CORRESP 1 filename1.htm CORRESP

Getty Realty Corp.

125 Jericho Turnpike

Jericho, New York 11754

 

  

Thomas J. Stirnweis

Vice President and

Chief Financial Officer

VIA FACSIMILE AND EDGAR

September 12, 2012

Kristi Marrone

Staff Accountant

Division of Corporation Finance

Securities and Exchange Commission

100 F Street, N.E.

Washington, D.C. 20549

 

  Re: Getty Realty Corp.
       Annual Report on Form 10-K for the year ended December 31, 2011
       File No. 001-13777

Dear Ms. Marrone:

This letter is submitted on behalf of Getty Realty Corp. (the “Company”) in response to the comment letter dated August 22, 2012 from the staff of the Division of Corporation Finance (the “Staff”) of the Securities and Exchange Commission (the “SEC”), to Thomas J. Stirnweis, Vice President and Chief Financial Officer of the Company. For your convenience, each comment has been reproduced in italics below, together with the Company’s response thereto.
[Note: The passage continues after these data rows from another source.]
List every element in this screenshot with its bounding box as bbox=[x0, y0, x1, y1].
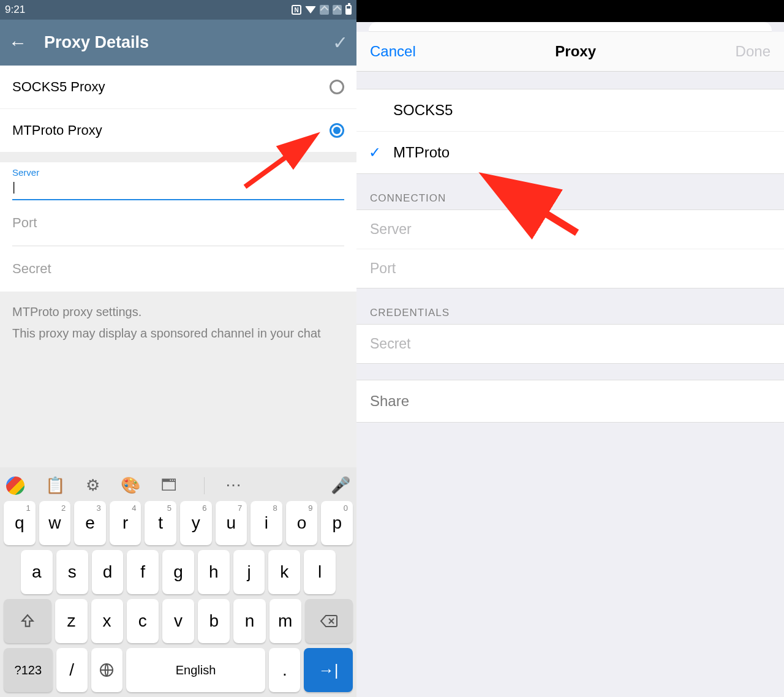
key-q[interactable]: q1 bbox=[4, 501, 36, 545]
period-key[interactable]: . bbox=[269, 648, 300, 692]
ios-secret-field[interactable]: Secret bbox=[356, 325, 784, 363]
section-header-credentials: CREDENTIALS bbox=[356, 288, 784, 324]
key-c[interactable]: c bbox=[127, 599, 159, 643]
proxy-type-mtproto[interactable]: MTProto Proxy bbox=[0, 109, 356, 153]
radio-on-icon[interactable] bbox=[330, 123, 344, 138]
port-input[interactable]: Port bbox=[12, 200, 344, 246]
app-bar: ← Proxy Details ✓ bbox=[0, 20, 356, 66]
key-m[interactable]: m bbox=[270, 599, 301, 643]
slash-key[interactable]: / bbox=[56, 648, 88, 692]
nav-title: Proxy bbox=[555, 43, 596, 60]
server-input[interactable] bbox=[12, 178, 344, 200]
info-text: MTProto proxy settings. This proxy may d… bbox=[0, 292, 356, 354]
signal-icon-2 bbox=[333, 5, 342, 15]
key-n[interactable]: n bbox=[233, 599, 265, 643]
server-label: Server bbox=[12, 167, 344, 178]
keyboard: 📋 ⚙ 🎨 🗔 ⋯ 🎤 q1w2e3r4t5y6u7i8o9p0 asdfghj… bbox=[0, 467, 356, 697]
palette-icon[interactable]: 🎨 bbox=[121, 476, 140, 495]
back-icon[interactable]: ← bbox=[9, 32, 27, 53]
key-j[interactable]: j bbox=[233, 550, 265, 594]
gear-icon[interactable]: ⚙ bbox=[86, 476, 100, 495]
key-u[interactable]: u7 bbox=[216, 501, 247, 545]
clipboard-icon[interactable]: 📋 bbox=[45, 476, 65, 495]
checkmark-icon: ✓ bbox=[369, 144, 381, 161]
proxy-form: Server Port Secret bbox=[0, 162, 356, 292]
secret-input[interactable]: Secret bbox=[12, 246, 344, 292]
keyboard-toolbar: 📋 ⚙ 🎨 🗔 ⋯ 🎤 bbox=[0, 470, 356, 501]
google-icon[interactable] bbox=[6, 477, 24, 495]
backspace-key[interactable] bbox=[305, 599, 353, 643]
key-i[interactable]: i8 bbox=[251, 501, 282, 545]
key-b[interactable]: b bbox=[198, 599, 230, 643]
android-pane: 9:21 N ← Proxy Details ✓ SOCKS5 Proxy MT… bbox=[0, 0, 356, 697]
sticker-icon[interactable]: 🗔 bbox=[161, 476, 177, 495]
ios-credentials-fields: Secret bbox=[356, 324, 784, 364]
radio-off-icon[interactable] bbox=[330, 80, 344, 94]
symbols-key[interactable]: ?123 bbox=[4, 648, 53, 692]
info-line2: This proxy may display a sponsored chann… bbox=[12, 325, 344, 342]
ios-port-field[interactable]: Port bbox=[356, 249, 784, 288]
language-key[interactable] bbox=[91, 648, 123, 692]
done-button[interactable]: Done bbox=[736, 43, 771, 60]
key-g[interactable]: g bbox=[162, 550, 194, 594]
key-t[interactable]: t5 bbox=[145, 501, 176, 545]
section-header-connection: CONNECTION bbox=[356, 174, 784, 209]
proxy-type-socks5[interactable]: SOCKS5 Proxy bbox=[0, 66, 356, 109]
key-l[interactable]: l bbox=[304, 550, 336, 594]
wifi-icon bbox=[305, 6, 316, 13]
proxy-type-label: MTProto Proxy bbox=[12, 122, 102, 138]
confirm-icon[interactable]: ✓ bbox=[333, 32, 348, 53]
key-p[interactable]: p0 bbox=[321, 501, 353, 545]
key-s[interactable]: s bbox=[56, 550, 88, 594]
signal-icon bbox=[320, 5, 329, 15]
key-z[interactable]: z bbox=[55, 599, 87, 643]
ios-type-label: SOCKS5 bbox=[393, 102, 453, 119]
info-line1: MTProto proxy settings. bbox=[12, 304, 344, 320]
shift-key[interactable] bbox=[4, 599, 51, 643]
ios-pane: Cancel Proxy Done SOCKS5 ✓ MTProto CONNE… bbox=[356, 0, 784, 697]
key-o[interactable]: o9 bbox=[286, 501, 318, 545]
key-x[interactable]: x bbox=[91, 599, 123, 643]
mic-icon[interactable]: 🎤 bbox=[331, 476, 350, 495]
ios-type-mtproto[interactable]: ✓ MTProto bbox=[356, 132, 784, 173]
key-y[interactable]: y6 bbox=[180, 501, 212, 545]
key-r[interactable]: r4 bbox=[110, 501, 141, 545]
more-icon[interactable]: ⋯ bbox=[225, 476, 241, 495]
key-w[interactable]: w2 bbox=[39, 501, 71, 545]
key-e[interactable]: e3 bbox=[74, 501, 106, 545]
key-a[interactable]: a bbox=[21, 550, 53, 594]
key-v[interactable]: v bbox=[162, 599, 194, 643]
ios-connection-fields: Server Port bbox=[356, 209, 784, 288]
status-bar: 9:21 N bbox=[0, 0, 356, 20]
clock: 9:21 bbox=[5, 4, 25, 16]
page-title: Proxy Details bbox=[44, 33, 333, 52]
space-key[interactable]: English bbox=[126, 648, 265, 692]
key-h[interactable]: h bbox=[198, 550, 230, 594]
enter-key[interactable]: →| bbox=[304, 648, 353, 692]
key-f[interactable]: f bbox=[127, 550, 159, 594]
battery-icon bbox=[345, 5, 352, 15]
nfc-icon: N bbox=[292, 5, 301, 15]
ios-proxy-type-list: SOCKS5 ✓ MTProto bbox=[356, 89, 784, 174]
key-k[interactable]: k bbox=[268, 550, 300, 594]
key-d[interactable]: d bbox=[92, 550, 124, 594]
ios-type-socks5[interactable]: SOCKS5 bbox=[356, 89, 784, 132]
share-button[interactable]: Share bbox=[356, 380, 784, 423]
ios-server-field[interactable]: Server bbox=[356, 210, 784, 249]
ios-navbar: Cancel Proxy Done bbox=[356, 32, 784, 72]
cancel-button[interactable]: Cancel bbox=[370, 43, 416, 60]
proxy-type-list: SOCKS5 Proxy MTProto Proxy bbox=[0, 66, 356, 153]
proxy-type-label: SOCKS5 Proxy bbox=[12, 79, 105, 95]
ios-type-label: MTProto bbox=[393, 144, 450, 161]
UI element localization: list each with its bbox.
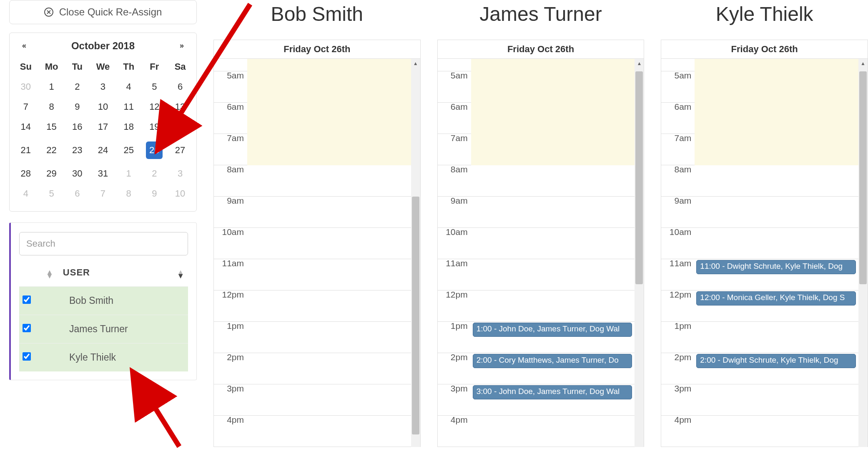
scrollbar-thumb[interactable] [412,197,419,434]
calendar-event[interactable]: 2:00 - Cory Matthews, James Turner, Do [473,354,632,368]
scroll-up-icon[interactable]: ▲ [635,59,644,68]
calendar-day[interactable]: 23 [64,137,90,164]
prev-month-button[interactable]: « [19,40,30,52]
hour-label: 8am [214,165,247,197]
schedule-column: Bob SmithFriday Oct 26th4am5am6am7am8am9… [213,0,421,452]
calendar-day[interactable]: 17 [90,117,116,137]
sort-desc-icon[interactable]: ▲▼ [177,270,185,278]
calendar-day[interactable]: 20 [167,117,193,137]
user-name: James Turner [46,323,185,335]
scroll-up-icon[interactable]: ▲ [858,59,868,68]
weekday-header: Tu [64,57,90,77]
calendar-event[interactable]: 11:00 - Dwight Schrute, Kyle Thielk, Dog [696,260,856,274]
calendar-day[interactable]: 26 [142,137,168,164]
calendar-day[interactable]: 22 [39,137,65,164]
weekday-header: Th [116,57,142,77]
calendar-day[interactable]: 24 [90,137,116,164]
calendar-day[interactable]: 2 [142,164,168,184]
hour-label: 9am [438,197,471,228]
calendar-day[interactable]: 13 [167,97,193,117]
calendar-event[interactable]: 12:00 - Monica Geller, Kyle Thielk, Dog … [696,291,856,306]
calendar-day[interactable]: 30 [64,164,90,184]
event-column[interactable]: 1:00 - John Doe, James Turner, Dog Wal2:… [471,59,635,447]
close-quick-reassign-button[interactable]: Close Quick Re-Assign [9,0,197,24]
hour-label: 7am [438,134,471,165]
scrollbar-thumb[interactable] [859,71,867,284]
user-name: Kyle Thielk [46,352,185,363]
calendar-day[interactable]: 5 [142,77,168,97]
calendar-day[interactable]: 29 [39,164,65,184]
calendar-day[interactable]: 8 [39,97,65,117]
person-name: Bob Smith [213,0,421,40]
calendar-event[interactable]: 3:00 - John Doe, James Turner, Dog Wal [473,385,632,399]
user-checkbox[interactable] [23,295,31,304]
calendar-day[interactable]: 9 [64,97,90,117]
calendar-day[interactable]: 12 [142,97,168,117]
hour-label: 1pm [214,322,247,353]
hour-label: 6am [214,103,247,134]
calendar-day[interactable]: 6 [64,184,90,204]
calendar-day[interactable]: 28 [13,164,39,184]
hour-label: 11am [438,259,471,290]
calendar-day[interactable]: 1 [116,164,142,184]
user-filter-panel: ▲▼ USER ▲▼ Bob SmithJames TurnerKyle Thi… [9,222,197,380]
calendar-day[interactable]: 10 [90,97,116,117]
user-search-input[interactable] [19,232,188,255]
hour-label: 4pm [661,416,695,447]
day-header: Friday Oct 26th [213,40,421,59]
calendar-day[interactable]: 3 [90,77,116,97]
hour-label: 7am [214,134,247,165]
hour-label: 2pm [661,353,695,384]
user-checkbox[interactable] [23,324,31,332]
calendar-day[interactable]: 4 [116,77,142,97]
calendar-day[interactable]: 30 [13,77,39,97]
calendar-day[interactable]: 2 [64,77,90,97]
hour-label: 1pm [661,322,695,353]
calendar-day[interactable]: 18 [116,117,142,137]
calendar-day[interactable]: 4 [13,184,39,204]
calendar-day[interactable]: 31 [90,164,116,184]
user-checkbox[interactable] [23,352,31,361]
calendar-day[interactable]: 19 [142,117,168,137]
calendar-day[interactable]: 7 [13,97,39,117]
day-header: Friday Oct 26th [661,40,868,59]
schedule-column: Kyle ThielkFriday Oct 26th4am5am6am7am8a… [661,0,868,452]
sort-icon[interactable]: ▲▼ [46,270,54,278]
calendar-event[interactable]: 1:00 - John Doe, James Turner, Dog Wal [473,323,632,337]
calendar-day[interactable]: 16 [64,117,90,137]
calendar-day[interactable]: 11 [116,97,142,117]
calendar-day[interactable]: 6 [167,77,193,97]
calendar-day[interactable]: 27 [167,137,193,164]
weekday-header: Su [13,57,39,77]
event-column[interactable] [247,59,411,447]
event-column[interactable]: 11:00 - Dwight Schrute, Kyle Thielk, Dog… [695,59,858,447]
calendar-day[interactable]: 8 [116,184,142,204]
calendar-day[interactable]: 5 [39,184,65,204]
calendar-day[interactable]: 3 [167,164,193,184]
scrollbar[interactable]: ▲ [411,59,420,447]
weekday-header: Mo [39,57,65,77]
calendar-day[interactable]: 25 [116,137,142,164]
next-month-button[interactable]: » [176,40,187,52]
user-row[interactable]: James Turner [19,315,188,343]
calendar-day[interactable]: 1 [39,77,65,97]
hour-label: 5am [661,71,695,103]
hour-label: 9am [661,197,695,228]
scrollbar[interactable]: ▲ [858,59,868,447]
user-column-header: USER [63,267,90,278]
calendar-day[interactable]: 10 [167,184,193,204]
user-row[interactable]: Bob Smith [19,286,188,315]
scrollbar-thumb[interactable] [635,71,643,284]
calendar-day[interactable]: 15 [39,117,65,137]
scroll-up-icon[interactable]: ▲ [411,59,420,68]
calendar-day[interactable]: 14 [13,117,39,137]
calendar-day[interactable]: 21 [13,137,39,164]
hour-label: 4am [661,59,695,71]
hour-label: 8am [661,165,695,197]
calendar-day[interactable]: 7 [90,184,116,204]
hour-label: 10am [438,228,471,259]
scrollbar[interactable]: ▲ [635,59,644,447]
user-row[interactable]: Kyle Thielk [19,343,188,371]
calendar-day[interactable]: 9 [142,184,168,204]
calendar-event[interactable]: 2:00 - Dwight Schrute, Kyle Thielk, Dog [696,354,856,368]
Form 10-K for Fiscal Year Ended December 31, 2011

Item 7, Management’s Discussion and Analysis of Financial Condition ….page 33

 

  1. In future Exchange Act reports, please revise your disclosure to discuss your leasing activities for the reported period, including a discussion of the volume of new or renewed leases, average rents or yields, and, where applicable, average tenant improvement costs, leasing commissions, and tenant concessions. Also, discuss the average market rents trends, including the impact of tenant reimbursements.

Response: Historically, our business model is to lease our properties on a long-term triple-net basis primarily to petroleum distributors under unitary leases covering multiple locations, and to a lesser extent, to individual operators under individual leases covering single locations. Our tenants operate our properties directly or sublet our properties to operators who operate their gas stations, convenience stores, automotive repair service


Kristi Marrone, Staff Accountant

Division of Corporation Finance

Securities and Exchange Commission

Page 2

facilities or other businesses at our properties. These tenants are responsible for the operations conducted at these properties. Our tenants are generally responsible for the payment of all taxes, maintenance, repairs, insurance and other operating expenses relating to our properties. We generally do not enter into multi-tenant, gross lease structures. Until recently (and other than the renewal of leases to individual operators for single locations), our leasing activity primarily coincided with the acquisition of properties, at which time we would enter into a long-term triple-net unitary lease with a tenant of the acquired properties. Our existing triple net-leases have expirations ranging from 7 to 19 years. As disclosed in our periodic reports filed with the SEC, we previously leased approximately 775 properties to Getty Petroleum Marketing Inc. (“Marketing”) comprising a unitary premises pursuant to a master lease (the “Master Lease”) and we derived a majority of our revenues from the leasing of these properties under the Master Lease. As a result of Marketing’s bankruptcy filing and in anticipation of Marketing’s rejection of the Master Lease, we had commenced a process to enable a repositioning of the portfolio of properties that were subject to the Master Lease to be effective as soon as possible after the properties became available to us free of Marketing’s tenancy (the “Repositioning Process”). Substantially all of these properties became available to us free of Marketing’s tenancy in May 2012.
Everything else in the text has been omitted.